In fact, this is how the entire Haskell program actually gets run. main :: IO a
is just the big procedure; when you run a Haskell executable, the runtime system executes main
, which likely involves both executing IO
procedures inside main
and evaluating normal Haskell expressions.
Just like the writer and state monads, IO
needs some primitive values like tell
, get
and set
. But, unlike the earlier examples, it doesn't have one primitive value or two primitive values: it has hundreds. Every system call, every runtime functions are all primitive IO
values. getLine
, getChar
, print
... The monad machinery just lets us combine these primitive operations in different ways as well as letting us glue them together with normal (ie pure) Haskell code.
Do-notation
One thing I haven't really mentioned is do-notation, which is some syntax sugar Haskell provides to make code using monads look more like an imperative program. It actually works like the list comprehension, but in reverse:
- do x <- xs
- y <- ys
- return (f x y)
becomes xs >>= \ x -> ys >>= \ y -> return (f x y)

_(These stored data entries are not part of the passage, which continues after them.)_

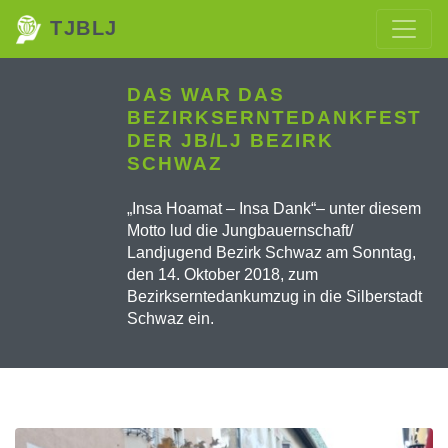
TJBLJ
DAS WAR DAS
BEZIRKSERNTEDANKFEST
DER JB/LJ BEZIRK
SCHWAZ
„Insa Hoamat – Insa Dank“– unter diesem
Motto lud die Jungbauernschaft/
Landjugend Bezirk Schwaz am Sonntag,
den 14. Oktober 2018, zum
Bezirkserntedankumzug in die Silberstadt
Schwaz ein.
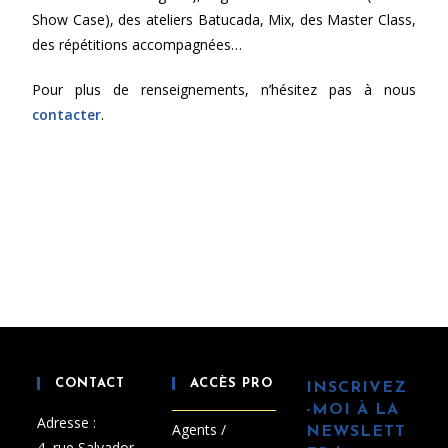
Show Case), des ateliers Batucada, Mix, des Master Class,
des répétitions accompagnées…
Pour plus de renseignements, n’hésitez pas à nous
contacter
.
CONTACT
ACCÈS PRO
INSCRIVEZ
-MOI À LA
Adresse :
Agents /
NEWSLETT
4, rue Salvador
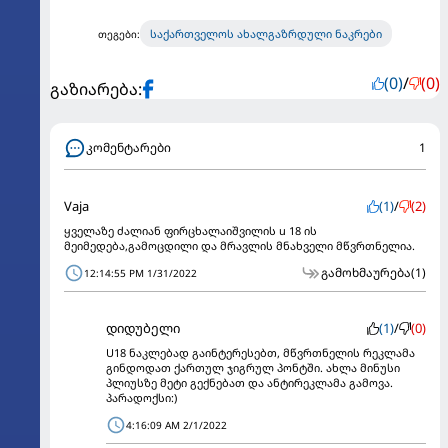
საქართველოს ახალგაზრდული ნაკრები
თეგები:
(0)
/
(0)
გაზიარება:
კომენტარები
1
Vaja
(1)
/
(2)
ყველაზე ძალიან ფირცხალაიშვილის u 18 ის
მეიმედება,გამოცდილი და მრავლის მნახველი მწვრთნელია.
გამოხმაურება
(1)
12:14:55 PM 1/31/2022
დიდუბელი
(1)
/
(0)
U18 ნაკლებად გაინტერესებთ, მწვრთნელის რეკლამა
გინდოდათ ქართულ ჯიგრულ პონტში. ახლა მინუსი
პლიუსზე მეტი გექნებათ და ანტირეკლამა გამოვა.
პარადოქსი:)
4:16:09 AM 2/1/2022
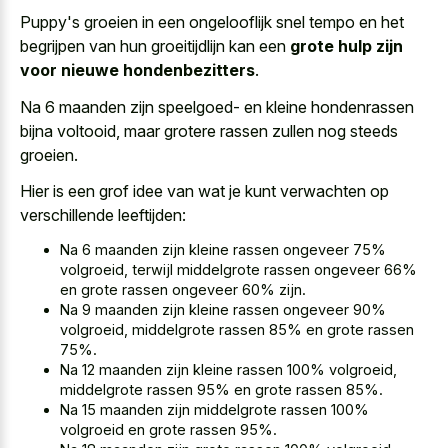
Puppy's groeien in een ongelooflijk snel tempo en het
begrijpen van hun groeitijdlijn kan een
grote hulp zijn
voor nieuwe hondenbezitters
.
Na 6 maanden zijn speelgoed- en kleine hondenrassen
bijna voltooid, maar grotere rassen zullen nog steeds
groeien.
Hier is een grof idee van wat je kunt verwachten op
verschillende leeftijden:
Na 6 maanden zijn kleine rassen ongeveer 75%
volgroeid, terwijl middelgrote rassen ongeveer 66%
en grote rassen ongeveer 60% zijn.
Na 9 maanden zijn kleine rassen ongeveer 90%
volgroeid, middelgrote rassen 85% en grote rassen
75%.
Na 12 maanden zijn kleine rassen 100% volgroeid,
middelgrote rassen 95% en grote rassen 85%.
Na 15 maanden zijn middelgrote rassen 100%
volgroeid en grote rassen 95%.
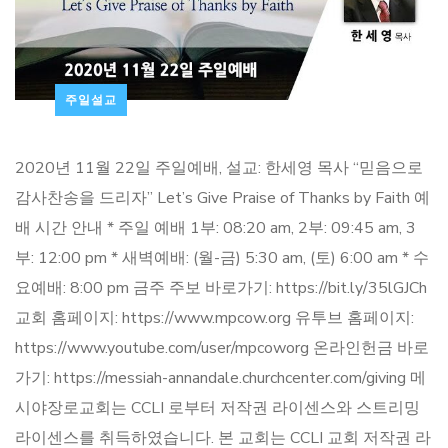
주일설교
2020년 11월 22일 주일예배, 설교: 한세영 목사 “믿음으로
감사찬송을 드리자” Let’s Give Praise of Thanks by Faith 예
배 시간 안내 * 주일 예배 1부: 08:20 am, 2부: 09:45 am, 3
부: 12:00 pm * 새벽예배: (월-금) 5:30 am, (토) 6:00 am * 수
요예배: 8:00 pm 금주 주보 바로가기: https://bit.ly/35lGJCh
교회 홈페이지: https://www.mpcow.org 유투브 홈페이지:
https://www.youtube.com/user/mpcoworg 온라인헌금 바로
가기: https://messiah-annandale.churchcenter.com/giving 메
시야장로교회는 CCLI 로부터 저작권 라이센스와 스트리밍
라이센스를 취득하였습니다. 본 교회는 CCLI 교회 저작권 라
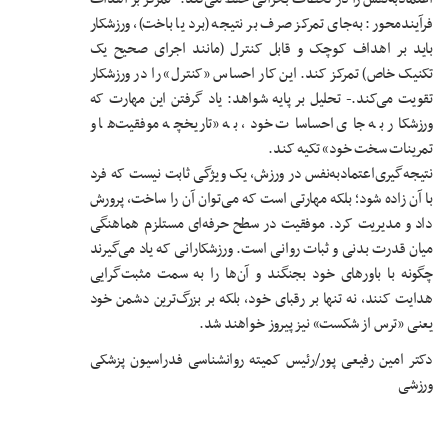
فرآیندمحور: به‌جای تمرکز صرف بر نتیجه (برد یا باخت)، ورزشکار
باید بر اهداف کوچک و قابل کنترل (مانند اجرای صحیح یک
تکنیک خاص) تمرکز کند. این کار احساس «کنترل» را در ورزشکار
تقویت می‌کند.
- تحلیل بر پایه شواهد: یاد گرفتن این مهارت که
ورزشکار به جای احساسات خود، به «تاریخچه موفقیت‌ها و
تمرینات سخت خود» تکیه کند.
نتیجه‌گیری
اعتمادبه‌نفس در ورزش، یک ویژگی ثابت نیست که فرد
با آن زاده شود؛ بلکه مهارتی است که می‌توان آن را ساخت، پرورش
داد و مدیریت کرد. موفقیت در سطح حرفه‌ای مستلزم هماهنگی
میان قدرت بدنی و ثبات روانی است. ورزشکارانی که یاد می‌گیرند
چگونه با باورهای خود بجنگند و آن‌ها را به سمت مثبت‌گرایی
هدایت کنند، نه تنها بر رقبای خود، بلکه بر بزرگ‌ترین دشمن خود
یعنی «ترس از شکست» نیز پیروز خواهند شد.
دکتر امین رفیعی پور/رئیس کمیته روانشناسی فدراسیون پزشکی
ورزشی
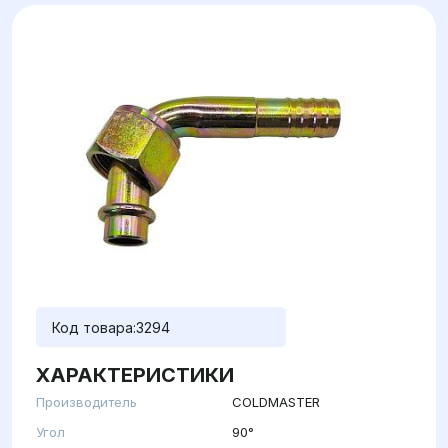
Код товара:
3294
ХАРАКТЕРИСТИКИ
Производитель
COLDMASTER
Угол
90°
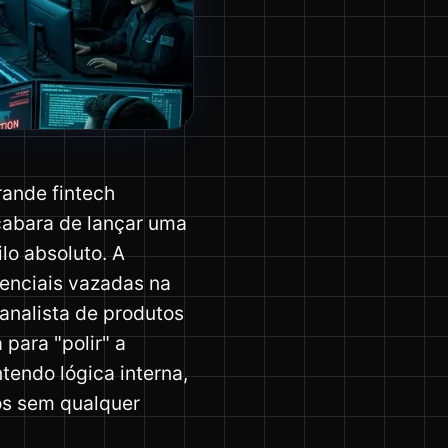
rande fintech
cabara de lançar uma
lo absoluto. A
enciais vazadas na
analista de produtos
para "polir" a
tendo lógica interna,
cos sem qualquer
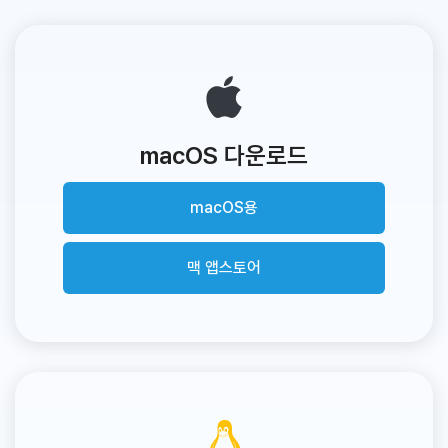
macOS 다운로드
macOS용
맥 앱스토어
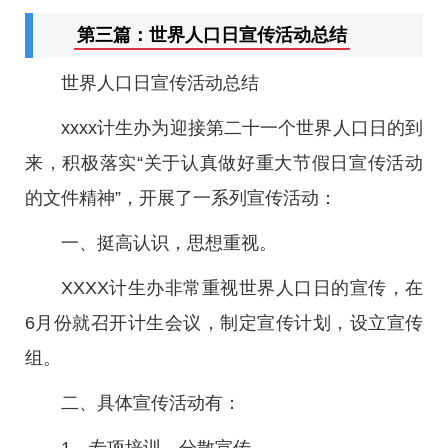
第三篇：世界人口日宣传活动总结
世界人口日宣传活动总结
xxxx计生办为迎接第二十一个世界人口日的到
来，积极落实“关于认真做好重大节假日宣传活动
的文件精神”，开展了一系列宣传活动：
一、挺高认识，思想重视。
XXXX计生办非常重视世界人口日的宣传，在
6月份就召开计生会议，制定宣传计划，设立宣传
组。
二、具体宣传活动有：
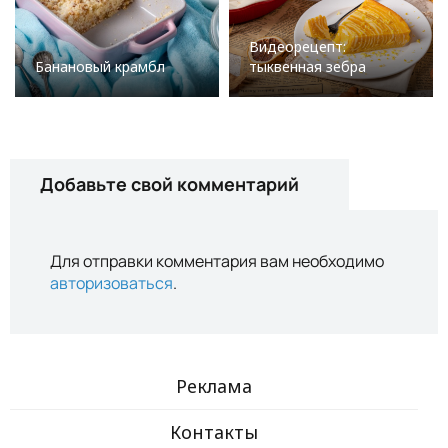
Видеорецепт:
Банановый крамбл
тыквенная зебра
Добавьте свой комментарий
Для отправки комментария вам необходимо
авторизоваться
.
Реклама
Контакты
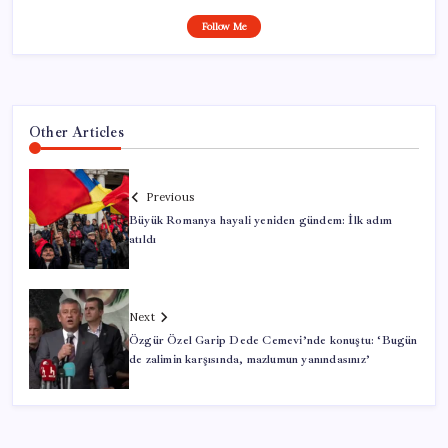
Follow Me
Other Articles
Previous
Büyük Romanya hayali yeniden gündem: İlk adım
atıldı
Next
Özgür Özel Garip Dede Cemevi’nde konuştu: ‘Bugün
de zalimin karşısında, mazlumun yanındasınız’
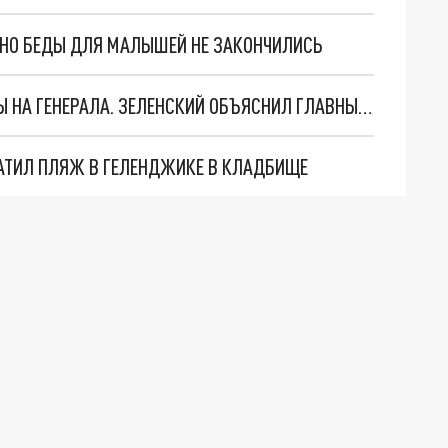
. НО БЕДЫ ДЛЯ МАЛЫШЕЙ НЕ ЗАКОНЧИЛИСЬ
"МЫ ВАС ЗАСТАВИМ": ЖУТКИЕ ДЕТАЛИ ОХОТЫ НА ГЕНЕРАЛА. ЗЕЛЕНСКИЙ ОБЪЯСНИЛ ГЛАВНЫЙ СМЫСЛ ТЕРАКТА В ЦЕНТРЕ МОСКВЫ
АТИЛ ПЛЯЖ В ГЕЛЕНДЖИКЕ В КЛАДБИЩЕ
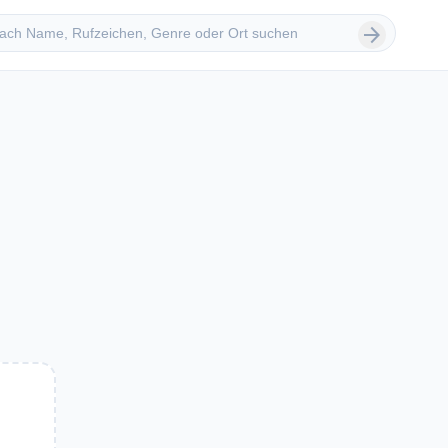
 suchen
arrow_forward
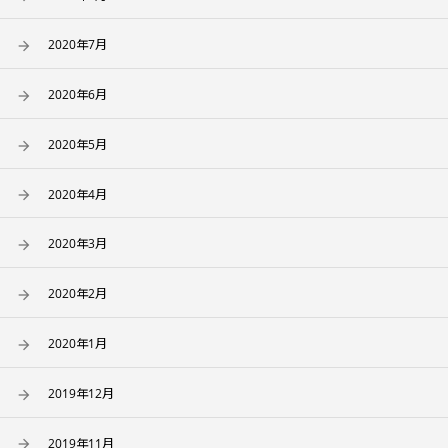
2020年7月
2020年6月
2020年5月
2020年4月
2020年3月
2020年2月
2020年1月
2019年12月
2019年11月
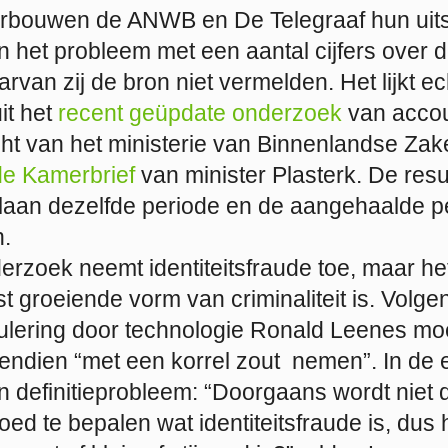
erbouwen de ANWB en De Telegraaf hun uit
 het probleem met een aantal cijfers over 
van zij de bron niet vermelden. Het lijkt ec
it het
recent geüpdate onderzoek
van acco
ht van het ministerie van Binnenlandse Zak
e Kamerbrief
van minister Plasterk. De resu
laan dezelfde periode en de aangehaalde 
.
erzoek neemt identiteitsfraude toe, maar he
st groeiende vorm van criminaliteit is. Volge
ulering door technologie Ronald Leenes mo
ndien “met een korrel zout nemen”. In de e
n definitieprobleem: “Doorgaans wordt niet 
d te bepalen wat identiteitsfraude is, dus 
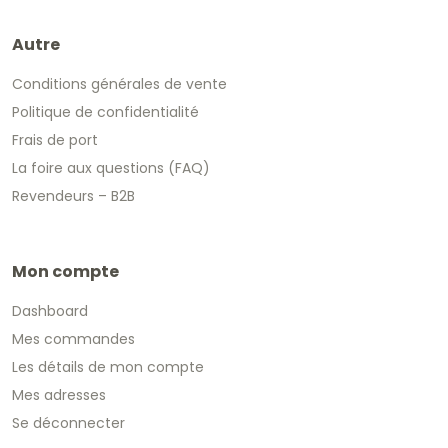
Autre
Conditions générales de vente
Politique de confidentialité
Frais de port
La foire aux questions (FAQ)
Revendeurs – B2B
Mon compte
Dashboard
Mes commandes
Les détails de mon compte
Mes adresses
Se déconnecter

It also allows you to ignore the value of an expression:
- do something
- somethingElse
is the same as
- something >>= \ _ -> somethingElse
This turns every monad into an imperative-looking DSL. Once you understand the stuff I explained above, I think do-notation is quite easy to deal with.
Conclusion
There are actually a whole bunch more monads I haven't talked about. We can use them for parsing, for logic programming, for mutable references, for callCC
... Lots of interesting things.
Moreover, we can actually combine monads. This gives rise to "monad transformers". For example, we can layer Maybe
onto another monad by wrapping the inner monad's functions in checks for Nothing
.
Ultimately, just remember that a monad is a type with several functions defined on it. This type gives us a new way to compose and apply functions with custom behavior during the application/composition "step".
I hope this gives you a good understanding of monads in practice. I know the answer's a bit long, but I've thought a lot about how to explain this idea. I just hope it wasn't too much! I think this is the longest Quora answer I've ever written, by a fair margin :).